Using awk to print pairs of records having overlap

2019-09-09 20:57发布

问题:

I have different records corresponding to ranges with start($6) and stop($7). What I want to do is to print out all pairs of records having overlapping ranges.

For example, my data is as follow:

id1 0   376 . scaffold1 5165761 5166916 
id2 0   366 . scaffold1 2297244 2298403 
id3 155 456 . scaffold1 692777  693770 
id4 185 403 . scaffold1 102245  729675

What I want is a result like

id3 id4

because the range of id4 is overlapping with id3. I have been searching the solutions all over the internet but it seems there is nothing approaching to my problem.
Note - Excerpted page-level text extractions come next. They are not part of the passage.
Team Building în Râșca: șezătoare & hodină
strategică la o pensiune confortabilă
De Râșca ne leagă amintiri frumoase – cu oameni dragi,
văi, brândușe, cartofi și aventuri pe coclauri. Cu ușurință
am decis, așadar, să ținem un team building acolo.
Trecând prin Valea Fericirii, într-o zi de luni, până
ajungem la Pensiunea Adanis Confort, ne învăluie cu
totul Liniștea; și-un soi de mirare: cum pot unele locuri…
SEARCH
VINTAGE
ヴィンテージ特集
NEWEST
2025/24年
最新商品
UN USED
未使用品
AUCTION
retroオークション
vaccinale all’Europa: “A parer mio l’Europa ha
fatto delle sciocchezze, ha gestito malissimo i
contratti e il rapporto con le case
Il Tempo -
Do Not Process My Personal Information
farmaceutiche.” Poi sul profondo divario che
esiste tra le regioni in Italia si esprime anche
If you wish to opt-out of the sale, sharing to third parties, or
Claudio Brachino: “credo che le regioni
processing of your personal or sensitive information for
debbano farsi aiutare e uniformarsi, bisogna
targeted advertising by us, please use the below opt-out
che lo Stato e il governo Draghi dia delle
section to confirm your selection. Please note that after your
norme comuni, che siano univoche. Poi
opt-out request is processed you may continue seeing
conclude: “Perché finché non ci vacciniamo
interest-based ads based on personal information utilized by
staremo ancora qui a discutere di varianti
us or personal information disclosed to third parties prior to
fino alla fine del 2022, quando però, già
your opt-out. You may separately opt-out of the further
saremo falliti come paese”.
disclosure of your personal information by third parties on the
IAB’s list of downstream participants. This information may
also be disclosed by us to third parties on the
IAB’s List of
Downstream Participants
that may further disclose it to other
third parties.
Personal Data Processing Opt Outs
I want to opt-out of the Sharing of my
I would really appreciate if some might give some advice.


After following the advice of some from the below replies, I did try this code which did work !

awk '{start[$1]=$6;stop[$1]=$7;} END {for(i in start) {for(j in stop) {if(start[i] >= start[j] && start[i] <= stop[j]) print i,j}}}' file | awk '{if($1!=$2) print}' -

The processing time was quite short...it was done after not even 1 minute for a file with 1400 records.

回答1:

$ cat tst.awk
{
    beg[$1] = $6
    end[$1] = $7
    ids[++numIds] = $1
}
END {
    for (i=1; i<=numIds; i++) {
        idI = ids[i]
        for (j=1; j<=numIds; j++) {
            idJ = ids[j]
            if (idI != idJ) {
                if ( ( (beg[idI] >= beg[idJ]) && (beg[idI] <= end[idJ]) ) ||
                     ( (end[idI] >= beg[idJ]) && (end[idI] <= end[idJ]) ) ) {
                    if ( !seen[(idI<idJ ? idI FS idJ : idJ FS idI)]++ ) {
                        print idI, idJ
                    }
                }
            }
        }
    }
}

$ awk -f tst.awk file
id3 id4

The input file you provided in your question doesn't cover many cases so given this input file with a lot more overlap variants in it:

$ cat file
id1 185 403 . scaffold1 10  20
id2 185 403 . scaffold1 11  19
id3 185 403 . scaffold1  9  10
id4 185 403 . scaffold1 20  21
id5 185 403 . scaffold1  9  11
id6 185 403 . scaffold1 19  21
id7 185 403 . scaffold1 10  20
id8 185 403 . scaffold1  1   8

Try the above:

$ awk -f tst.awk file
id1 id3
id1 id4
id1 id5
id1 id6
id1 id7
id2 id1
id2 id5
id2 id6
id2 id7
id3 id5
id3 id7
id4 id6
id4 id7
id5 id7
id6 id7

vs the scripts + pipe you provided at the end of your answer:

$ awk '{start[$1]=$6;stop[$1]=$7;} END {for(i in start) {for(j in stop) {if(start[i] >= start[j] && start[i] <= stop[j]) print i,j}}}' file | awk '{if($1!=$2) print}' -
id3 id5
id4 id6
id4 id7
id4 id1
id5 id3
id6 id7
id6 id1
id6 id2
id7 id3
id7 id5
id7 id1
id1 id3
id1 id5
id1 id7
id2 id5
id2 id7
id2 id1

and notice that your scripts report the overlap between some (but not all) of the ids twice:

id1 id7
id7 id1
id3 id5
id5 id3

while my script only reports them once courtesy of !seen[(idI<idJ ? idI FS idJ : idJ FS idI)]++.



回答2:

This solution requires GNU awk:

{
    start = $6 * 10 + 5;
    stop = $7 * 10;
    data[start] = data[start] " " $1;
    data[stop] = data[stop] " " $1;
}
END {
    PROCINFO["sorted_in"] = "@ind_num_asc";
    for (d in data) {
        count = split(data[d], fields);
        for (i in fields) {
            id = fields[i];
            if (d % 10 == 5) { # start
                for (s in started) {
                    print s, id;
                }
                started[id] = 1;
            } else { # stop
                delete started[id];
            }
        }
    }
}

The basic idea is this: put the start and stop markers (I called them indices, possibly a bad choice) in a single array and sort that array by its indices. Then, iterate through the array. If you encounter a "start" marker, put it in another array (called "started"). If you encounter a "stop" marker, remove it from that array. Now, if you encounter a "start" marker, that interval overlaps with all intervals currently in the array "started", so print out the matches. By making sure that the "stop" markers precede the "start" markers with the same original index, you can eliminate corner cases.